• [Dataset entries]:
▼
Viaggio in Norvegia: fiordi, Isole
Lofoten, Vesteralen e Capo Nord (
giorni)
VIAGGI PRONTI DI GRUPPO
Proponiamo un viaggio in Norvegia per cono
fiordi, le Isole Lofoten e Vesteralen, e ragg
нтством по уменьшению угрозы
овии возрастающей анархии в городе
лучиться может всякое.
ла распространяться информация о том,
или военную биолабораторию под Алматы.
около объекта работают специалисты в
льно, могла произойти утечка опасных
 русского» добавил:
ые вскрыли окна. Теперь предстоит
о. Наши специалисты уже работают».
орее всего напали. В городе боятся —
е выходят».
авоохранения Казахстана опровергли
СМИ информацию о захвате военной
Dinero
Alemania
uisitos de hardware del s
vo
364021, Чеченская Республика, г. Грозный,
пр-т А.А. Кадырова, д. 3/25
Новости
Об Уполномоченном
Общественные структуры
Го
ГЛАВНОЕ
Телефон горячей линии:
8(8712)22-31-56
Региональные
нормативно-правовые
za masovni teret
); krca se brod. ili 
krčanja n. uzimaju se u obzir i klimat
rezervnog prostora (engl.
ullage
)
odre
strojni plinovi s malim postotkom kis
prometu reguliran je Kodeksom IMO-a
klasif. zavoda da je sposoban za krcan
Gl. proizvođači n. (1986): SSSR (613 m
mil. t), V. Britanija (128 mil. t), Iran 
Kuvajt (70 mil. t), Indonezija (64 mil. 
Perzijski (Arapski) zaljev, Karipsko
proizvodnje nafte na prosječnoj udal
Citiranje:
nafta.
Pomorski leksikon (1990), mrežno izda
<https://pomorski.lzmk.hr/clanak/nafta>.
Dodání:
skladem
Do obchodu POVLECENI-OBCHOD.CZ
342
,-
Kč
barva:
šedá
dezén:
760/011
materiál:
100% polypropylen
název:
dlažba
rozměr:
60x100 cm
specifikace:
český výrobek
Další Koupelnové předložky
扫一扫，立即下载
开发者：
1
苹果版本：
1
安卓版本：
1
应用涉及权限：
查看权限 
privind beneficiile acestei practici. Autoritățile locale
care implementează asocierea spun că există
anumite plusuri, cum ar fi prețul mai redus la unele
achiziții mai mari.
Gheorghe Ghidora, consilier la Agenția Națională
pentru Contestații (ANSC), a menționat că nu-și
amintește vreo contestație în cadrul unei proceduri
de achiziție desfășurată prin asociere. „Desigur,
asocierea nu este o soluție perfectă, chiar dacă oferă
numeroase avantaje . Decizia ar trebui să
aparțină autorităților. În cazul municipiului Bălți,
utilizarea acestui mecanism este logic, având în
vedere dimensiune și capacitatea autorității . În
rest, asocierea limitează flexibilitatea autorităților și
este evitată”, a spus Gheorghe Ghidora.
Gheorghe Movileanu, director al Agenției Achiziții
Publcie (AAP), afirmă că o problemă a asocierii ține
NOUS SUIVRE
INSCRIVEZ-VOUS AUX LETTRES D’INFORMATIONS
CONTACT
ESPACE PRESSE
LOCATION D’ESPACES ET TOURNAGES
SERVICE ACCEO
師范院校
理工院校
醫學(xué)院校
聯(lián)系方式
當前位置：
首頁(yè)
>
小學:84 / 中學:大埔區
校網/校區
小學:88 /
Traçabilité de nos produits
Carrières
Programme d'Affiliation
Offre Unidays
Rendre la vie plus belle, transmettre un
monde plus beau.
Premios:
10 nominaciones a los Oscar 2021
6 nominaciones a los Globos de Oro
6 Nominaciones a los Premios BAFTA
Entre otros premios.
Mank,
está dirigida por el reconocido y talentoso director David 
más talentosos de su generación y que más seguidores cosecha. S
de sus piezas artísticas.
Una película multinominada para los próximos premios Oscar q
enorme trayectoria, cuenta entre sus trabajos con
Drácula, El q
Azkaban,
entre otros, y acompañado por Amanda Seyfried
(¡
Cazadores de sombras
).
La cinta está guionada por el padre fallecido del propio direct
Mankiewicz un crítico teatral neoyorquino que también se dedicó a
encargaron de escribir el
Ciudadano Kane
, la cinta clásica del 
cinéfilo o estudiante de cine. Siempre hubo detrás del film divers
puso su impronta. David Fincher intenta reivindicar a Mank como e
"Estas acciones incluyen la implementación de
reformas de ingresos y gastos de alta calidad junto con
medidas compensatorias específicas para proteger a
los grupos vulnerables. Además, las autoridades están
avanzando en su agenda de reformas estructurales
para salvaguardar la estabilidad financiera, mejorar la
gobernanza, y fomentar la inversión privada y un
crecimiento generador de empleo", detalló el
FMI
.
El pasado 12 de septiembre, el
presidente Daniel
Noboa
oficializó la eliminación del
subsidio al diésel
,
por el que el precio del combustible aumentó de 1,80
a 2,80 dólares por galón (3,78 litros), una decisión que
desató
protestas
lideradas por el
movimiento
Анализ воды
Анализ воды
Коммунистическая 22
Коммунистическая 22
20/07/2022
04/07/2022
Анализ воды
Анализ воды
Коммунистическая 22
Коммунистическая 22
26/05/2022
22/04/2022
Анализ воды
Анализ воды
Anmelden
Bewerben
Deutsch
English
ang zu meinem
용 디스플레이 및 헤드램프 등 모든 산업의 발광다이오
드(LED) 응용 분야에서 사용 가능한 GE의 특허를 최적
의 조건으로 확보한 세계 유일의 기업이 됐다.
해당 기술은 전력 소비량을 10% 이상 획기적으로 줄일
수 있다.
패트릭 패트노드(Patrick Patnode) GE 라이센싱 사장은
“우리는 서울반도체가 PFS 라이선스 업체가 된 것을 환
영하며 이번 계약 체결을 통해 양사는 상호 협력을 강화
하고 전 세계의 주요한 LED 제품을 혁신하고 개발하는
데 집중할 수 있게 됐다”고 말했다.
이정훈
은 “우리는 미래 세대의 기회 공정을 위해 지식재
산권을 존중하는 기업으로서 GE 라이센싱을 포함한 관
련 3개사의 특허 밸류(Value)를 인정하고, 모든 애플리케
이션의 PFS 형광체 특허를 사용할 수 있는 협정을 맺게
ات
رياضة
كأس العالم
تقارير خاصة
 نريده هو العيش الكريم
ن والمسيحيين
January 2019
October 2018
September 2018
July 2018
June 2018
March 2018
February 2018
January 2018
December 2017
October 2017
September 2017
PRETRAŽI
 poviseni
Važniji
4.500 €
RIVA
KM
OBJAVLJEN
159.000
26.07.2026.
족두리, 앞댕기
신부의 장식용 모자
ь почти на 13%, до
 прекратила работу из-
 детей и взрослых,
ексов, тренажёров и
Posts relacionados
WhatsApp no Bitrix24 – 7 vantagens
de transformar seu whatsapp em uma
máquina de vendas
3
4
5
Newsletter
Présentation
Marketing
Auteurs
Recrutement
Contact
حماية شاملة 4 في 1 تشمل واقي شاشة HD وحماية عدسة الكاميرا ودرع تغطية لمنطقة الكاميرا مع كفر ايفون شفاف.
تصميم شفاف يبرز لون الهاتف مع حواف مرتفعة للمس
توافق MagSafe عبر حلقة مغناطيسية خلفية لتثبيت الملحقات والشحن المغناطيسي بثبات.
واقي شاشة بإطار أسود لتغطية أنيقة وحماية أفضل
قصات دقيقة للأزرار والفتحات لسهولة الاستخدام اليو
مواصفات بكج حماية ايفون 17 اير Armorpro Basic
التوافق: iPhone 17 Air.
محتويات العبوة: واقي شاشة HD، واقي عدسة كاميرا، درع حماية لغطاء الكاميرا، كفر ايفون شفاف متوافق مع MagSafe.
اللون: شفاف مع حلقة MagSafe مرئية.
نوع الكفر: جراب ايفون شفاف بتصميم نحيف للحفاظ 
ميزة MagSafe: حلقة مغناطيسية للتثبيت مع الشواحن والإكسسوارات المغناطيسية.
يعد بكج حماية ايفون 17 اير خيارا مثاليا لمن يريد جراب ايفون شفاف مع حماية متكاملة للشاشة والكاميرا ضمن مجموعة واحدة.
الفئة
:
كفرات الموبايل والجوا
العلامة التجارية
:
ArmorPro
▲
• [Work item]: Send back the lines of the records word for word, from the very first through the line containing "krčanja n. uzimaju se u obzir i klimat".

• [Result for this exercise]:
Viaggio in Norvegia: fiordi, Isole
Lofoten, Vesteralen e Capo Nord (
giorni)
VIAGGI PRONTI DI GRUPPO
Proponiamo un viaggio in Norvegia per cono
fiordi, le Isole Lofoten e Vesteralen, e ragg
нтством по уменьшению угрозы
овии возрастающей анархии в городе
лучиться может всякое.
ла распространяться информация о том,
или военную биолабораторию под Алматы.
около объекта работают специалисты в
льно, могла произойти утечка опасных
 русского» добавил:
ые вскрыли окна. Теперь предстоит
о. Наши специалисты уже работают».
орее всего напали. В городе боятся —
е выходят».
авоохранения Казахстана опровергли
СМИ информацию о захвате военной
Dinero
Alemania
uisitos de hardware del s
vo
364021, Чеченская Республика, г. Грозный,
пр-т А.А. Кадырова, д. 3/25
Новости
Об Уполномоченном
Общественные структуры
Го
ГЛАВНОЕ
Телефон горячей линии:
8(8712)22-31-56
Региональные
нормативно-правовые
za masovni teret
); krca se brod. ili 
krčanja n. uzimaju se u obzir i klimat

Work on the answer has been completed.